Background: In view of the increasing human life and the aging of the population, the search for safe anti-aging drugs has become a hot topic. Agaricus blazei Murrill is a rare edible fungus, with a variety of biological activities. The purpose of this study was to clarify the anti-aging effect and mechanism of ABM-A on the aging induced by D-Galactose in mice.

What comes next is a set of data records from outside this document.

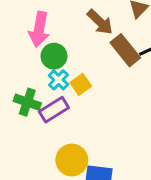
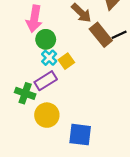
green cross: (27, 102) -> (25, 93), moved
yellow circle: (72, 160) -> (47, 115), moved

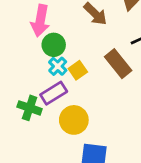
brown rectangle: (101, 35) -> (118, 64), moved
yellow circle: (47, 115) -> (74, 120), moved

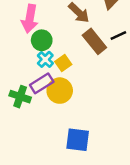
brown rectangle: (118, 64) -> (94, 41), moved
yellow circle: (74, 120) -> (60, 91), moved

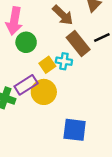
cyan cross: (45, 59) -> (64, 61), moved, turned -35
blue square: (78, 140) -> (75, 130), moved

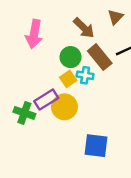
green circle: (26, 42) -> (71, 57), moved

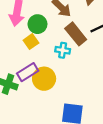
green circle: (71, 57) -> (37, 24), moved
yellow square: (68, 79) -> (31, 42), moved

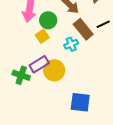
cyan cross: (63, 50) -> (71, 44), turned -32

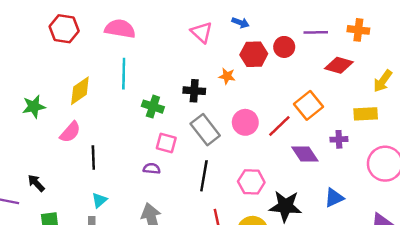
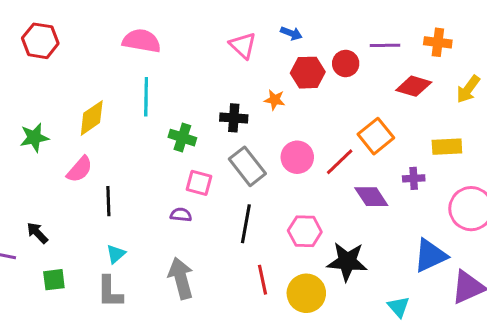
red hexagon: (64, 29) -> (40, 41), moved
yellow arrow: (383, 81) -> (468, 89), moved
blue triangle: (334, 198) -> (430, 255), moved, size x1.4

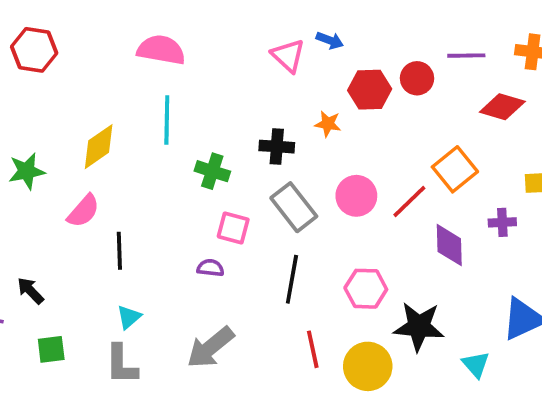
blue arrow: (291, 33) -> (330, 40), moved
purple diamond: (371, 197) -> (449, 245), turned 32
gray arrow: (181, 278) -> (210, 347), turned -114
cyan triangle: (399, 307) -> (476, 364), moved

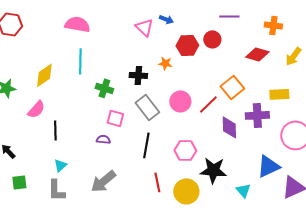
purple line: (466, 56) -> (229, 16), moved
purple cross: (502, 222) -> (257, 115), size x1.6

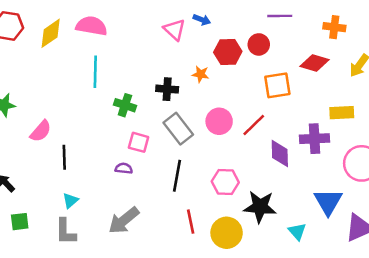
yellow diamond: (44, 75) -> (51, 33), moved
orange square: (232, 87) -> (277, 85), moved, turned 30
blue triangle: (268, 166) -> (328, 202), turned -35

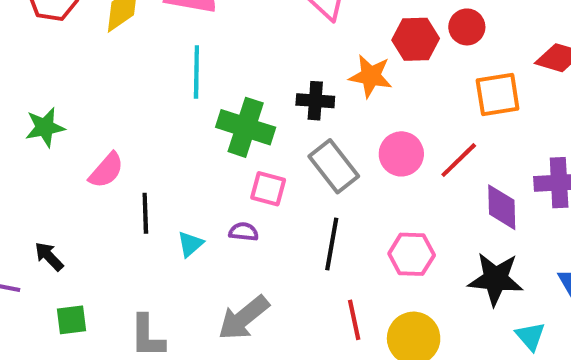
orange star: (201, 74) -> (371, 76), size x1.5
green cross: (125, 105) -> (246, 127), size x1.5
cyan triangle: (70, 201) -> (190, 244), moved
black star: (260, 207) -> (496, 279), moved

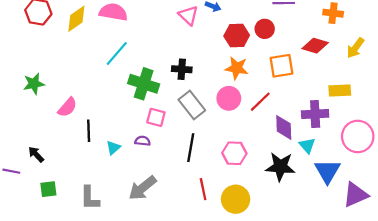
cyan line: (196, 72) -> (117, 54), turned 40
orange star: (371, 76) -> (237, 68), moved
cyan triangle: (530, 336) -> (307, 145), moved

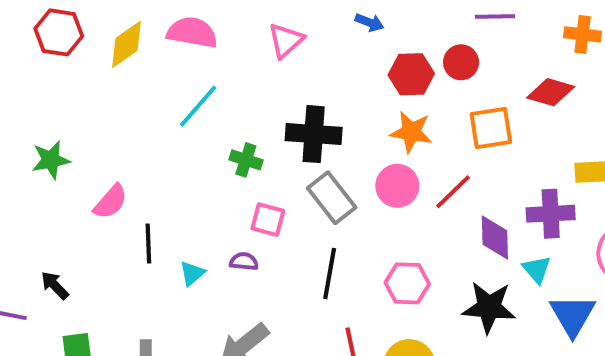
pink triangle: (188, 15) -> (286, 40), moved, turned 35
black cross: (182, 69) -> (314, 134), size x1.5
green cross: (144, 84) -> (246, 160), size x0.6

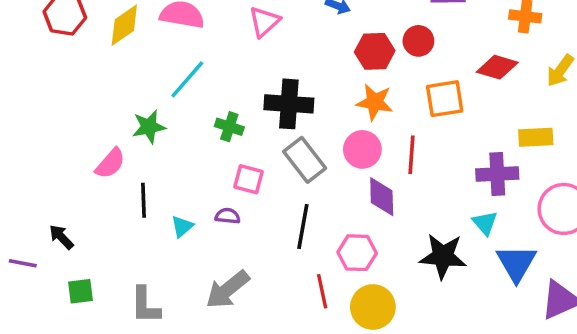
green star: (51, 160) -> (149, 127), moved
red line: (453, 192) -> (411, 155), turned -42
purple diamond: (495, 238) -> (382, 197), moved
pink hexagon: (407, 283) -> (357, 253), moved

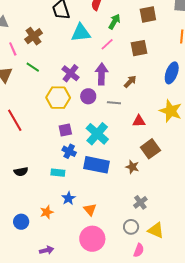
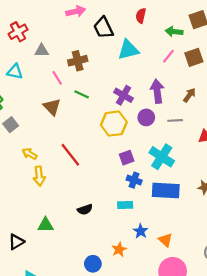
green arrow: (114, 22) -> (174, 32), moved, turned -105
brown cross: (34, 36) -> (78, 61), turned 30
pink line: (107, 44) -> (168, 56), moved

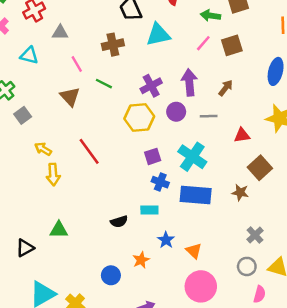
brown cross: (78, 61) -> (113, 45), moved
purple cross: (123, 95) -> (151, 86), turned 30
black semicircle: (85, 210) -> (119, 222), moved

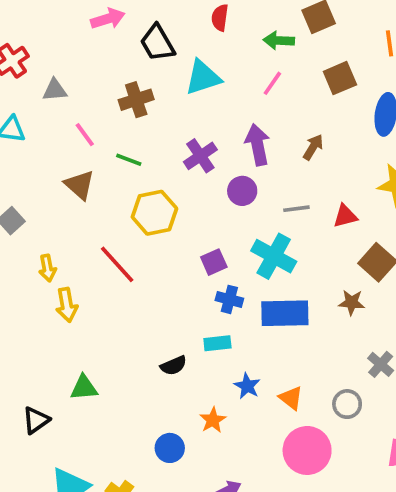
brown square: (232, 45) -> (340, 78), moved
gray line: (209, 116) -> (296, 209), moved
yellow hexagon: (139, 117) -> (154, 213), moved
yellow arrow: (43, 149) -> (47, 268), turned -126
gray circle: (247, 266) -> (347, 404), moved

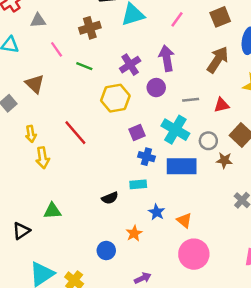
brown arrow: (313, 147) -> (218, 60), moved, size x1.6
brown triangle: (80, 185) -> (35, 84), moved
yellow hexagon: (154, 213) -> (115, 98), moved
gray circle: (347, 404) -> (208, 141), moved

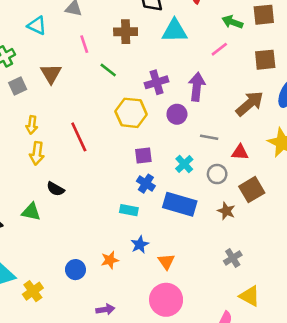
cyan cross: (175, 130) -> (184, 164), size x0.6
gray circle: (208, 141) -> (217, 174), moved
black semicircle: (110, 198) -> (55, 189), moved, turned 35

Results: The result showed that ABM-A contained 87.2% of glucose, 3.3% of galactose, 3.8% mannose and 5.7% gluconic acid. The behavior of mice in the treatment group was significantly improved after administration of ABM-A. And the activity of SOD and CAT and the level of T-AOC were increased (p < 0.05), the content of MDA and ROS was decreased (p < 0.05) in the serum of mice in ABM-A group. The results of mechanism research showed that nine genes were screened out by functional annotation and enrichment analysis for the verification by RT-qPCR, and the results of RT-qPCR were consistent with those of RNA-seq. Western Blot results showed that ABM-A upregulated the expression of Hmox1, Myd88, p-c-Jun, Apc, Bmil, Cox7a2l and Ndufv1, down-regulated the expression of Nfe2l2, Keap1, Apoe, Mapk1and Atp1a3, and decreased the phosphorylation of p38 and Jnk, suggesting that it may play an anti-aging effect by regulating Nrf2/ARE and MAPKs superfamily signal pathways.

Conclusions: ABM-A can reduce oxidation reaction and play an anti-aging role through Keap1-Nrf2/ARE and MAPKs signaling pathway.